Environmental Impacts on the Navajo Nation from Uranium Mining
Despite efforts made in cleaning up uranium sites, significant problems stemming from the legacy of uranium development still exist today on the Navajo Nation. Hundreds of abandoned mines have not been cleaned up and present environmental and health risks in many Navajo communities. In addition to this, Navajo communities now have to face proposed new uranium solution mining that threatens the only source of drinking water for 10,000 to 15,000 people living in the Eastern Navajo Agency in northwestern New Mexico. The Southwest Research and Information Center (SRIC) aims to provide the public with information on resource exploitation on the people and their cultures, lands, water, and air of the Southwest (SRIC).

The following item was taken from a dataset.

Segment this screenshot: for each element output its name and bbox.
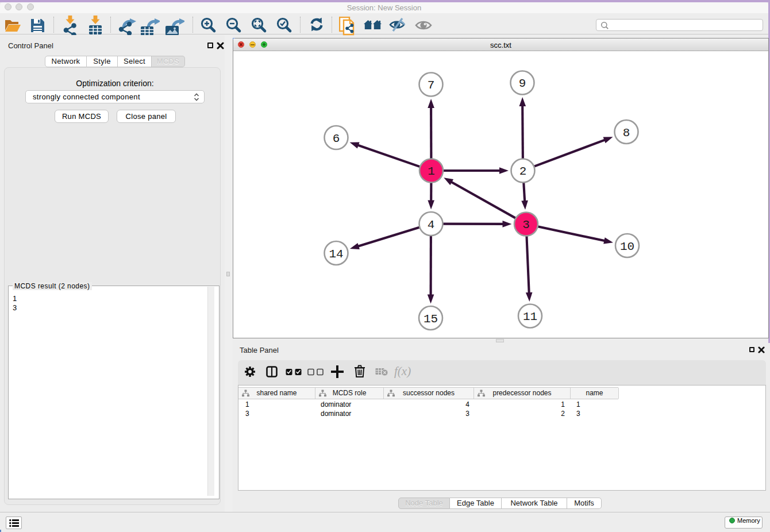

In terms of both short and long term environmental impact, uranium mining is by far the most environmentally problematic of any mining activity because radioactivity of the ore presents an intangible that cannot be chemically mitigated. Even after the mining activities ceased on the Navajo Nation, the legacy of environmental harm continued from events such as what happened in 1979 at Church Rock. The Church Rock disaster is the largest accidental release of radioactive material in U.S. history. A tailing dam burst, sending eleven hundred tons of radioactive mill wastes and ninety million gallons of contaminated liquid pouring toward Arizona into the Rio Puerco River. The Navajo still cannot use this water ([Ali, 2003] ).